## Setting Up Your Environment

In [None]:
ENV["OS_AUTH_URL"]="https://keystone-yeg.cloud.cybera.ca:5000/v2.0"
ENV["OS_TENANT_NAME"]="julia_workshop"
ENV["OS_PROJECT_NAME"]="julia_workshop"
ENV["OS_USERNAME"]=""
ENV["OS_PASSWORD"]=""

include(joinpath("..", "src", "lib", "Config.jl"))

## Get dataset

In [None]:
titanic_data_clean = Dataset.fetch(:titanic_clean)

## Load Modules

In [None]:
using DataFrames
using DecisionTree
using FreqTables
using StatsBase
using Titanic

## Predictive Modeling: Data Preparation
### Cleaning your Data

In [None]:
describe(titanic_data)

### Delete unused columns
Remove PassengerID, Name, Ticket, and Cabin attributes.

In [None]:
delete!(titanic_data_clean, [:PassengerId,:Name,:Ticket,:Cabin])
names(titanic_data_clean)

### Now at this point you could do some Feature Engineering to add value (i.e. columns) to your dataset. Please see the homework excercise at the bottom of the notebook to test your skills.

### Holdout dataset
Split your dataset: 2/3rds for testing and 1/3rd for training.

In [None]:
nrow(titanic_data_clean)

In [None]:
training_size = convert(Integer,round(nrow(titanic_data_clean)*0.66))
all_titanic_index = 1:nrow(titanic_data_clean)
titanic_train_index = sample(all_titanic_index,training_size,replace=false)
titanic_train = titanic_data_clean[titanic_train_index,:]
nrow(titanic_train)

In [None]:
titanic_test_index = setdiff(all_titanic_index, titanic_train_index)
titanic_test = titanic_data_clean[titanic_test_index,:]
nrow(titanic_test)

### Convert data
For the DecisionTree package, the input data must be converted to arrays.

In [None]:
train_array_survived = convert(Array,titanic_train[:Survived])
train_array = convert(Array,titanic_train[:,[2,3,4,5,6,7,8]])

In [None]:
test_array_survived = convert(Array,titanic_test[:Survived])
test_array = convert(Array{Any},titanic_test[:,[2,3,4,5,6,7,8]])

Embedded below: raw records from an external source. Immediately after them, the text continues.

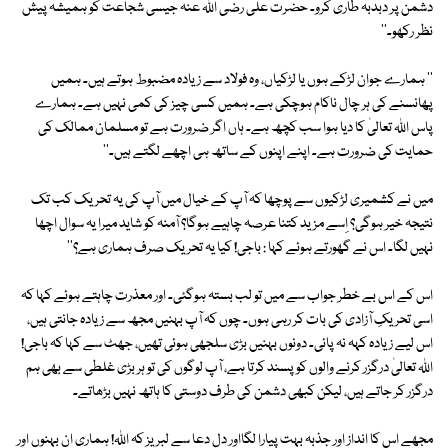
دشمن پر دبدبہ طاری کرو۔ حضرت علی رضی اللہ عنہ جیسی شجاعت کو ہمیشہ پیش
نظر رکھو۔''
'' ہمارے جوان لڑکے ہوں یا لڑکیاں، وہ فولاد سے زیادہ مضبوط ہوتے ہیں۔ ہمیں
پھانسنے کی ہر چال ناکام ہوچکی ہے۔ ہمیں کسی چیز کی کمی نہیں ہے۔ ہمارے
پاس اللہ تعالیٰ کا دیا ہوا سب کچھ ہے۔ ہاں اگر ضرورت ہے تو مسلمان ممالک کی
حمایت کی ضرورت ہے۔ اپنے اپنوں کے ساتھ ہی اچھے لگتے ہیں۔''
میں نے کشمیری لڑکیوں سے پوچھا کہ آپ کے خیال میں آپ کی یہ تحریک کب تک
نتیجہ خیر ہوگی؟ اِسے مزید کتنا عرصہ چاہیے ہوگا؟ آمنہ کو شاید میرا یہ سوال اچھا
نہیں لگا۔ اس نے گھورتے ہوئے کہا : باجی! کیا یہ تحریک صرف ہماری ہے؟''
اس کے اس بے خطر جواب سے میں تو لب بستہ ہوگئی۔ اور معذرت چاہتے ہوئے کہا کہ
اسی تحریکِ آزادی کی بات کر رہی ہوں۔ چوں کہ آپ بہنیں مجھ سے زیادہ جانتی ہیں،
اس لیے زیادہ کہہ نہ پائی۔ دونوں بہنیں بڑی سلجھی ہوئی تھیں، جھٹ سے کہا کہ باجی!
اللہ تعالیٰ درگزر کرنے والوں کو پسند کرتا ہے، آپ لوگوں کی تو ہر بڑی غلطی سے بھی ہم
درگزر کر جاتے ہیں، لیکن کبھی دشمن کی طرف دوستی کا ہاتھ نہیں بڑھاتے۔
مجھے اس کا انداز اور جذبہ بہت پیارا لگااور دل دعا سے لبریز کہ اللہ! ہماری ان بہنوں اور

## Build a predictive model
### Decision Tree example

In [None]:
dt_model = build_tree(train_array_survived, train_array)
dt_model

In [None]:
print_tree(dt_model,4)

### Random Forest classification model
Train random forest with 3 for number of features chosen at each random split (n<sub>features</sub>)<sup>0.5</sup>, 100 for number of trees, and 1.0 for ratio of subsampling.

In [None]:
rf_model = build_forest(train_array_survived, train_array, 3, 100, 1.0)
rf_model

## Evaluate your predictive model
### Cross-validation for evaluating a classifier model's performance
Run n-fold cross validation: the inputs are labels, features, n_randomfeatures, n_trees, n_folds, partialsampling (optional).
Where n-folds refers to the number of subsets the data gets broken down into and where each n will be used as a test set with the remaining data being used as training data.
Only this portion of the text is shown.